Así se nos clasificaba, y aún se clasifica hoy, a los estudiantes que nos estrenábamos en el bachillerato. Yo siempre fui de ciencias puras, estudié tres años en la carrera de Física (lo que no significa necesariamente que completara el tercer curso) y después, por circunstancias poco claras que mis biógrafos aún están investigando, me cambié a unos estudios mixtos como son los de ciencias económicas y empresariales, precisamente los que en su día me habían recomendado en COU los ancestros jesuíticos de los actuales orientadores. Con este batiburrillo de conocimientos donde se mezclan las ecuaciones con las normas fiscales, las integrales con la Filosofía; con mis pobres recuerdos cuánticos y termodinámicos que desde hace poco revisto de poesía; así me gano la vida, que no es poco. Traigo este fugaz currículum formativo para que sirva de reflexión a esa dicotomía entre hombres de letras y hombres de ciencias, en la que muchos de mi generación nos movemos, casi siempre cayendo a un extremo
—mi caso no es el más común
— . Los bachilleres actuales se han decantado claramente por las letras, bien en su versión más clásica de humanidades
—los menos numerosos
— o en esa modalidad llamada de ciencias sociales, mucho más sociales que ciencias, pues se ha despojado a éstas, incluyendo la Economía, de casi todo el aparato matemático que se necesita para su comprensión.
Vivimos en un mundo dominado por la ciencia
—o, más bien, por la técnica
—; de eso no cabe duda. Sin embargo, de manera paradójica los ciudadanos necesitan cada vez menos conocimientos científicos para valerse en su trabajo y en la vida diaria.
Esto se debe al milagro de la Técnica, que es una hija aprovechada de la ciencia cuya misión es hacernos la vida más fácil. Así, todos somos capaces de manejar con solvencia las funciones básicas de un ordenador, navegamos por Internet, descargamos programas en nuestros
tablets y aplicaciones en los teléfonos móviles que nos permiten encontrar nuestro camino en un zoco árabe, pero sin embargo no tenemos la más remota idea de los principios que rigen el funcionamiento de estos cacharros, por no hablar de otros inventos más antiguos como la radio, la televisión, el avión o el submarino. Hemos llegado a un punto en que hay un corpus de conocimintos científicos al alcance de una fracción infinitesimal de la población, pero del que se aprovechan miles de millones de personas. Antiguamente el propietario de un reloj podía al menos intuir el modo en que funcionaba; incluso la energía de los primeros barcos de vapor no era difícil de entender (recuerdo que me lo explicaron en el colegio y pude comprenderlo). Hoy ningún profesor de informática está en condiciones de acercar el resultado que un alumno observa en la pantalla del ordenador a los principios químicos, físicos y electrónicos que lo hacen posible.

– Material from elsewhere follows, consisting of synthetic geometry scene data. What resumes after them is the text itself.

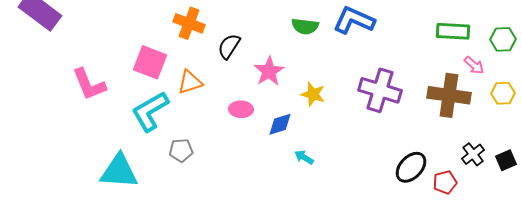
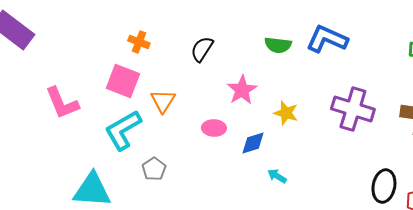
orange cross: (189, 23) -> (139, 42), moved, size x0.7
black semicircle: (229, 46) -> (202, 49), moved
orange triangle: (190, 82) -> (163, 101), turned -40
gray pentagon: (181, 150) -> (154, 169), turned -30
black ellipse: (411, 167) -> (384, 186), turned -32

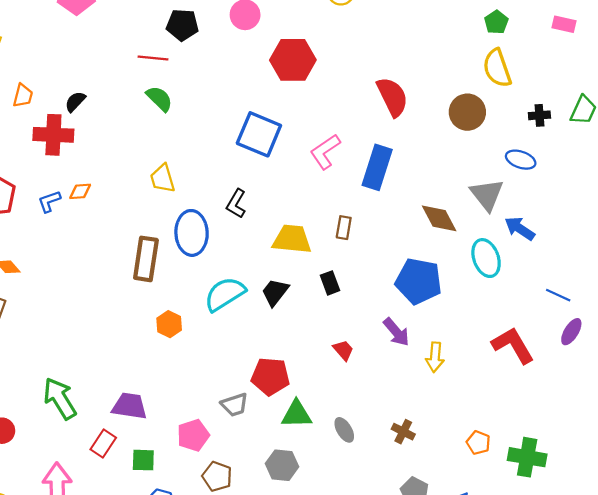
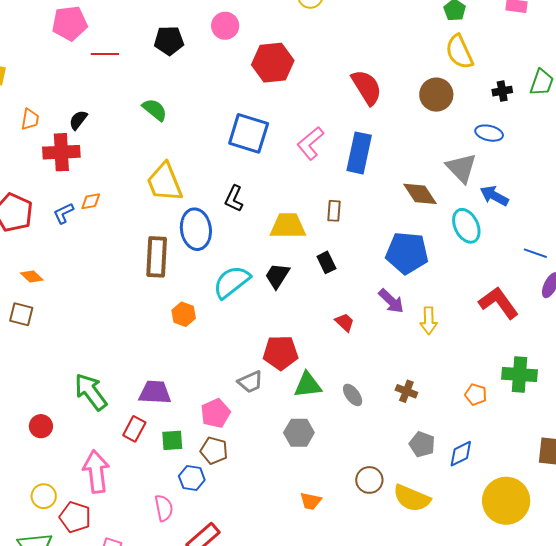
red line: (153, 58) -> (105, 54), moved
yellow trapezoid: (163, 178) -> (165, 182), size x1.5
green cross: (527, 457) -> (520, 375), moved
brown pentagon: (217, 476) -> (214, 450), moved

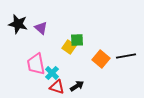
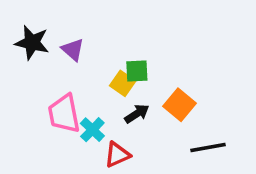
black line: (126, 56) -> (208, 147), moved
black arrow: (77, 86) -> (137, 114), moved
red triangle: (57, 87) -> (117, 155), moved, turned -42

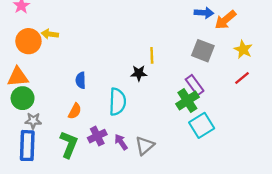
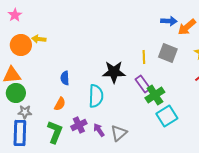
yellow line: (152, 55) -> (144, 57), moved
black star: (139, 73) -> (114, 72), size x1.6
purple rectangle: (195, 85) -> (143, 84), moved

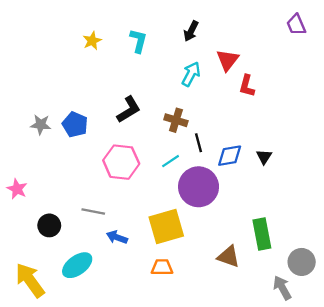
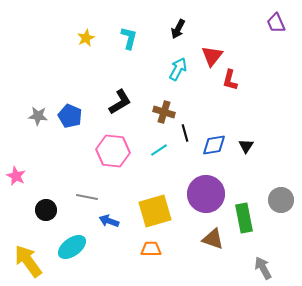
purple circle: (199, 187) -> (206, 194), moved
gray circle: (302, 262) -> (281, 200), moved

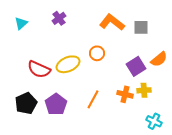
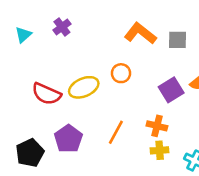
purple cross: (59, 18) -> (62, 27), moved
yellow cross: (144, 90) -> (160, 150), moved
black pentagon: (26, 103) -> (30, 153), moved

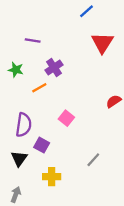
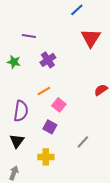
orange line: (39, 88) -> (44, 91), moved
purple square: (42, 145) -> (50, 127), moved

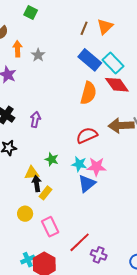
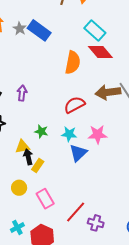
blue rectangle: (90, 60) -> (39, 30), moved
pink star: (96, 167) -> (98, 134), moved
cyan cross: (28, 260) -> (17, 227), moved

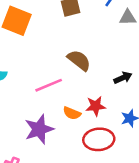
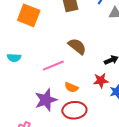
red star: (96, 106) -> (101, 81), moved
red ellipse: (99, 139) -> (74, 110), moved

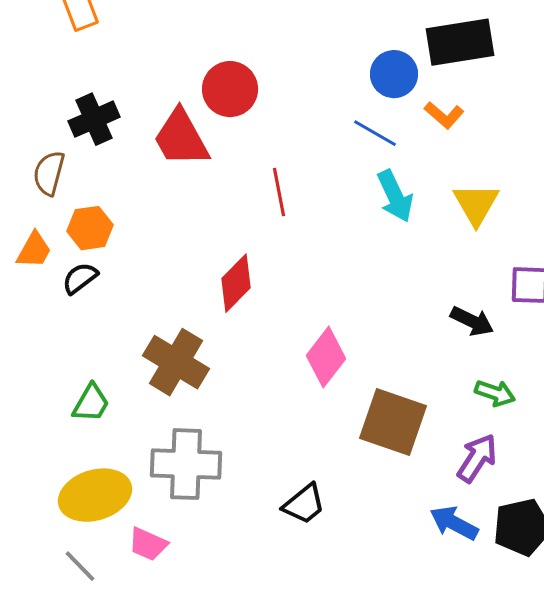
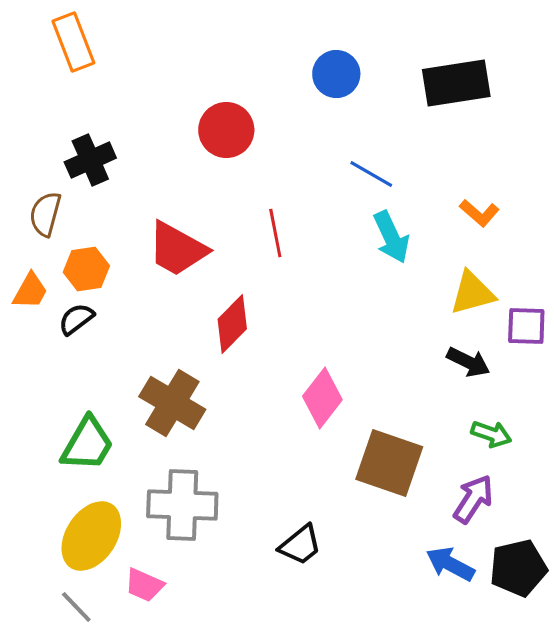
blue circle: (394, 74) -> (336, 74), moved
orange L-shape: (444, 115) -> (479, 213), moved
red trapezoid: (181, 138) -> (177, 249), moved, turned -32
yellow triangle: (476, 204) -> (472, 293), moved, turned 45
green trapezoid: (91, 403) -> (87, 444), size x1.4
yellow ellipse: (95, 495) -> (91, 536), turned -40

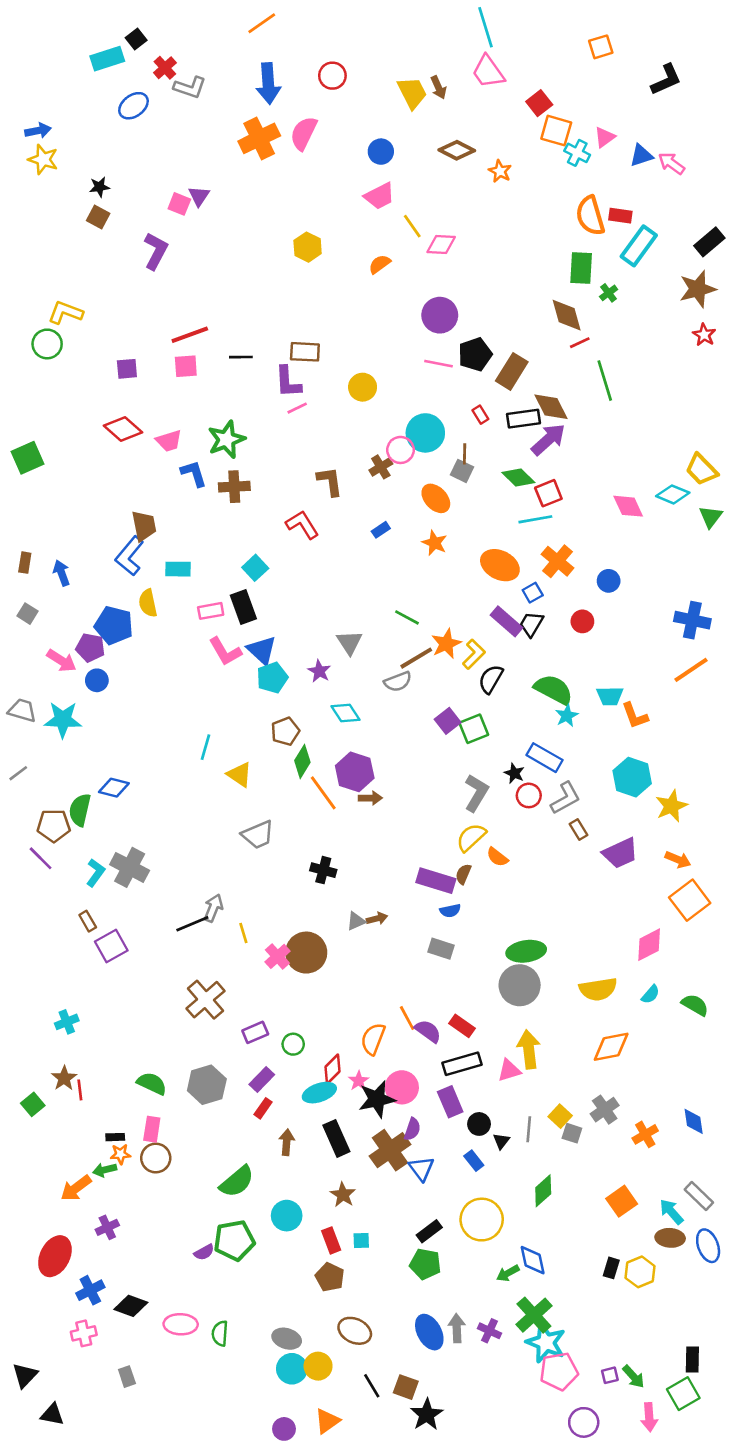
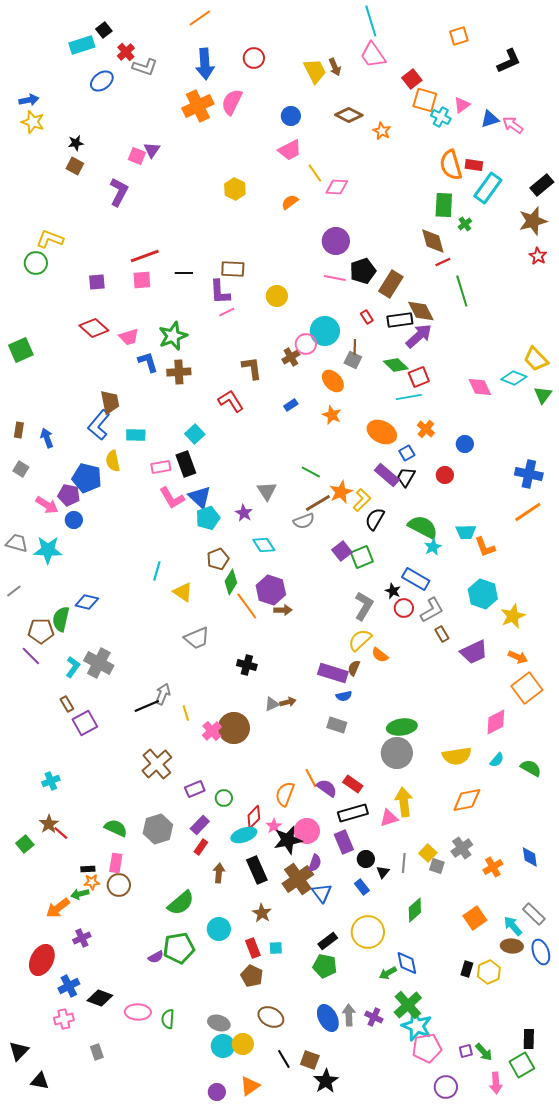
orange cross: (558, 561) -> (426, 429), size x0.7
red line: (80, 1090) -> (61, 833), turned -42

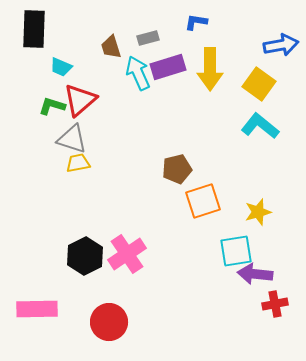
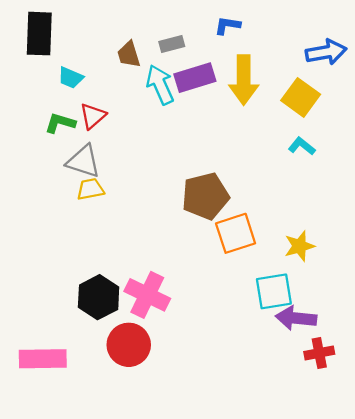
red triangle: (80, 100) -> (93, 116), size x0.7
cyan L-shape: (260, 126) -> (302, 146), size x0.6
brown pentagon: (177, 169) -> (205, 196), size x1.4
pink cross: (127, 254) -> (147, 295), turned -30
red circle: (109, 322) -> (129, 345), moved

Ante esta situación podría pensarse que es normal que las nociones científicas que se proporcionan en la enseñanza secundaria sean cada vez más genéricas y sencillas. Ahí es precisamente donde a mi juicio está el error. Una formación íntegra y completa requiere un dominio de algunas disciplinas como la Química, la Física y, sobre todo, las Matemáticas, muy ambiciosa: del mismo rango de la que recibí yo hace casi treinta años. Y eso precisamente porque cada vez serán menos los conocimientos científicos "humanistas" que se estudiarán en la universidad, debido a la tecnificación y la especialización de las carreras. Del mismo modo en que el alfabeto es una herramienta cuyo perfecto dominio resulta imprescindible, también debería estudiarse un alfabeto matemático, y no únicamente las cuatro reglas básicas a que prácticamente se reduce la formación matemática de un alumno actual, sino también una introducción al cálculo integral y diferencial, series estadísticas, límites, ecuaciones... Algunos dirán, como sucede con el latín, que no tiene ninguna utilidad. ¡Les parecerá poco, abrir la cabeza y la mente para futuras exploraciones!